Problem statement:
Copy every line of the data that contains the string "Glória".

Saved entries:
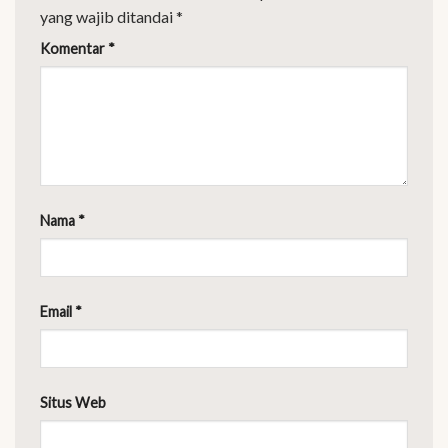
yang wajib ditandai
*
Komentar
*
Nama
*
Email
*
Situs Web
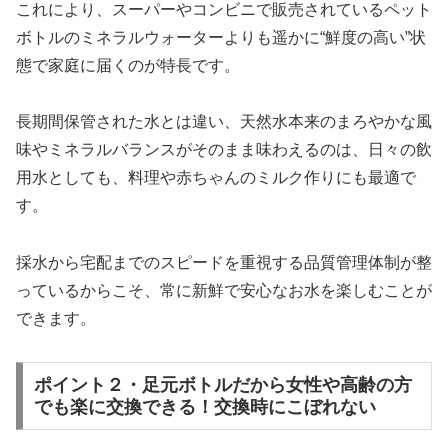
これにより、スーパーやコンビニで販売されているペット
ボトルのミネラルウォーターよりも遥かに“鮮度の高い”状
態で家庭に届くのが特長です。
長期間保管された水とは違い、天然水本来のまろやかな風
味やミネラルバランスがそのまま味わえるのは、日々の飲
用水としても、料理や赤ちゃんのミルク作りにも最適で
す。
採水から宅配までのスピードを重視する品質管理体制が整
っているからこそ、常に新鮮で安心なお水を楽しむことが
できます。
ポイント２・足元ボトルだから女性や高齢の方
でも楽に交換できる！交換時にこぼれない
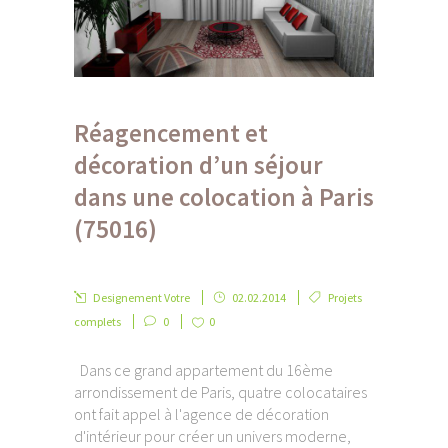
Réagencement et
décoration d’un séjour
dans une colocation à Paris
(75016)
Designement Votre
02.02.2014
Projets
complets
0
0
Dans ce grand appartement du 16ème
arrondissement de Paris, quatre colocataires
ont fait appel à l'agence de décoration
d'intérieur pour créer un univers moderne,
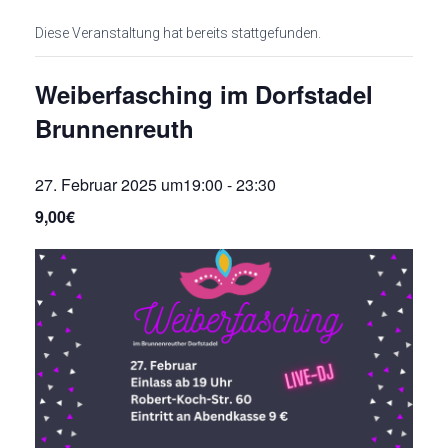
Diese Veranstaltung hat bereits stattgefunden.
Weiberfasching im Dorfstadel
Brunnenreuth
27. Februar 2025 um19:00
-
23:30
9,00€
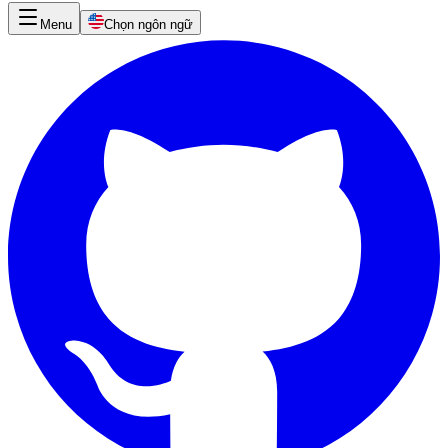
Menu
Chọn ngôn ngữ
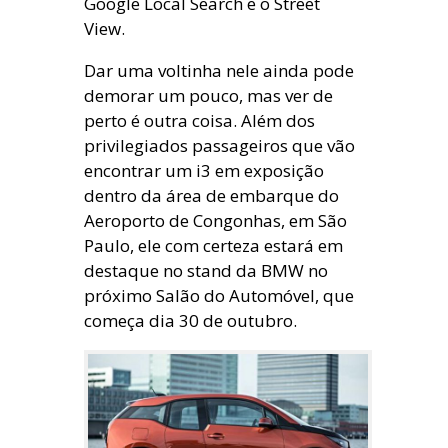
Google Local Search e o Street
View.
Dar uma voltinha nele ainda pode
demorar um pouco, mas ver de
perto é outra coisa. Além dos
privilegiados passageiros que vão
encontrar um i3 em exposição
dentro da área de embarque do
Aeroporto de Congonhas, em São
Paulo, ele com certeza estará em
destaque no stand da BMW no
próximo Salão do Automóvel, que
começa dia 30 de outubro.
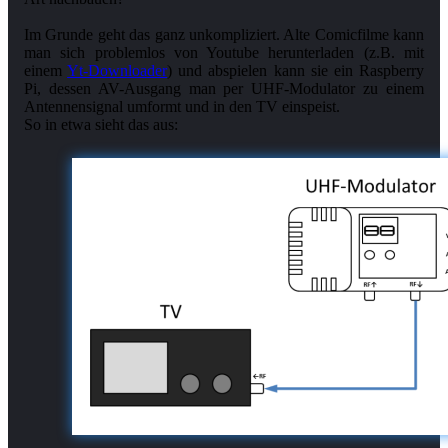
Im Grunde geht das ganz unkompliziert. Alte Comicfilme kann
man sich problemlos von Youtube herunterladen (z.B. mit
einem
Yt-Downloader
) und abspielen kann sie ein Raspberry
Pi, dessen AV-Ausgang man per UHF-Modulator zu einem
Antennensignal umformt und in den TV einspeist.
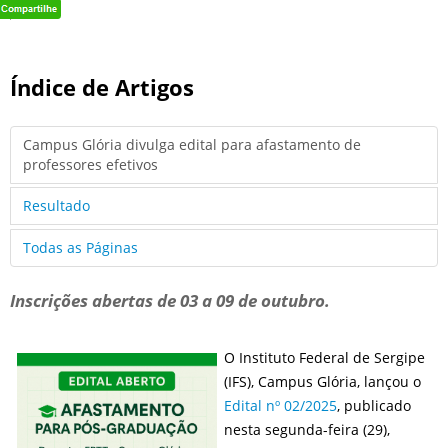
Índice de Artigos
Campus Glória divulga edital para afastamento de
professores efetivos
Resultado
Todas as Páginas
Inscrições abertas de 03 a 09 de outubro.
O Instituto Federal de Sergipe
(IFS), Campus Glória, lançou o
Edital nº 02/2025
, publicado
nesta segunda-feira (29),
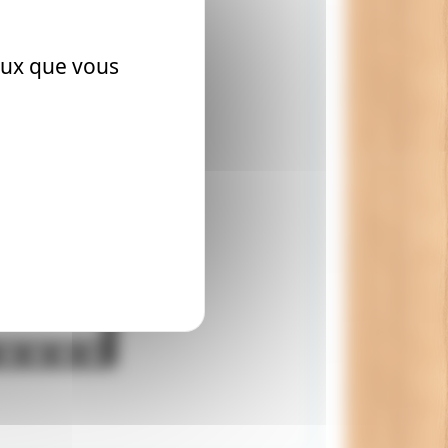
sans doute
ceux que vous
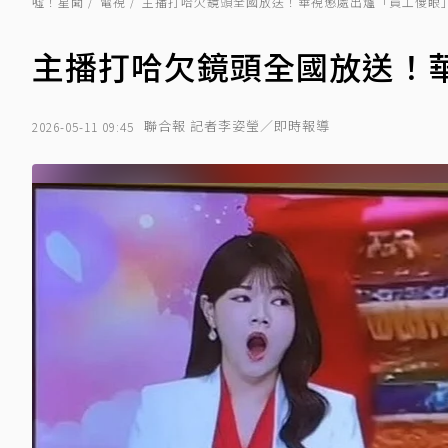
噓！星聞
電視
主播打哈欠鏡頭全國放送！華視懲處出爐「員工傻眼
主播打哈欠鏡頭全國放送！
聯合報 記者李姿瑩／即時報導
2026-05-11 09:45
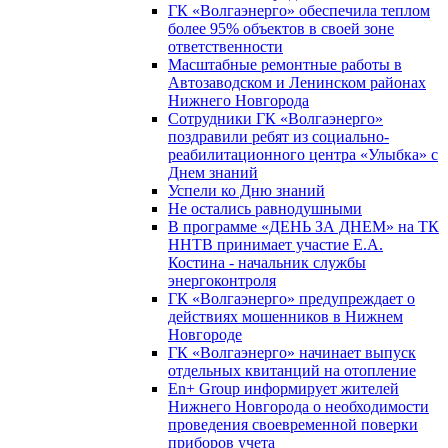
ГК «Волгаэнерго» обеспечила теплом
более 95% объектов в своей зоне
ответственности
Масштабные ремонтные работы в
Автозаводском и Ленинском районах
Нижнего Новгорода
Сотрудники ГК «Волгаэнерго»
поздравили ребят из социально-
реабилитационного центра «Улыбка» с
Днем знаний
Успели ко Дню знаний
Не остались равнодушными
В программе «ДЕНЬ ЗА ДНЕМ» на ТК
ННТВ принимает участие Е.А.
Костина - начальник службы
энергоконтроля
ГК «Волгаэнерго» предупреждает о
действиях мошенников в Нижнем
Новгороде
ГК «Волгаэнерго» начинает выпуск
отдельных квитанций на отопление
En+ Group информирует жителей
Нижнего Новгорода о необходимости
проведения своевременной поверки
приборов учета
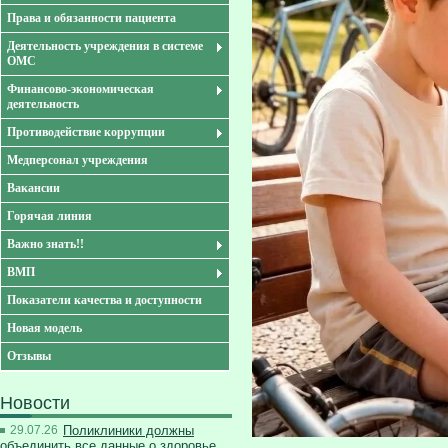
Права и обязанности пациента
Деятельность учреждения в системе
ОМС
Финансово-экономическая
деятельность
Противодействие коррупции
Медперсонал учреждения
Вакансии
Горячая линия
Важно знать!!
ВМП
Показатели качества и доступности
Новая модель
Отзывы
Новости
29.07.26
Поликлиники должны
объединить все данные о здоровье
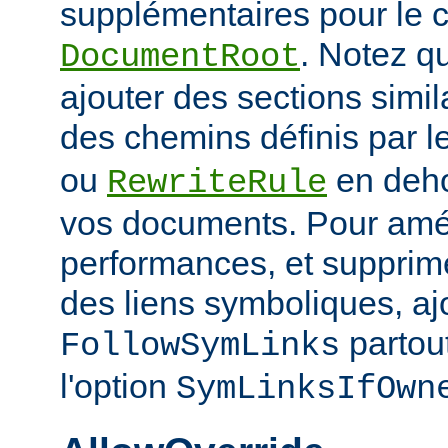
supplémentaires pour le c
. Notez q
DocumentRoot
ajouter des sections simil
des chemins définis par l
ou
en deho
RewriteRule
vos documents. Pour amél
performances, et supprime
des liens symboliques, ajo
partout
FollowSymLinks
l'option
SymLinksIfOwn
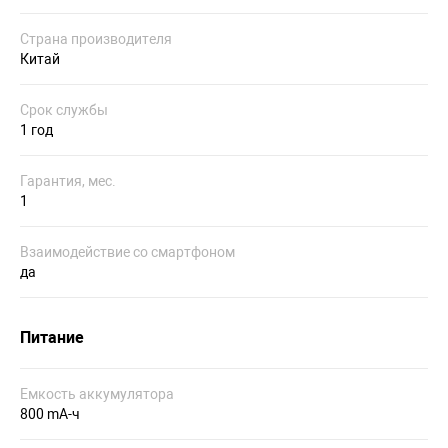
Страна производителя
Китай
Срок службы
1 год
Гарантия, мес.
1
Взаимодействие со смартфоном
да
Питание
Емкость аккумулятора
800 mA-ч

Answer for the task:
Campus Glória divulga edital para afastamento de
(IFS), Campus Glória, lançou o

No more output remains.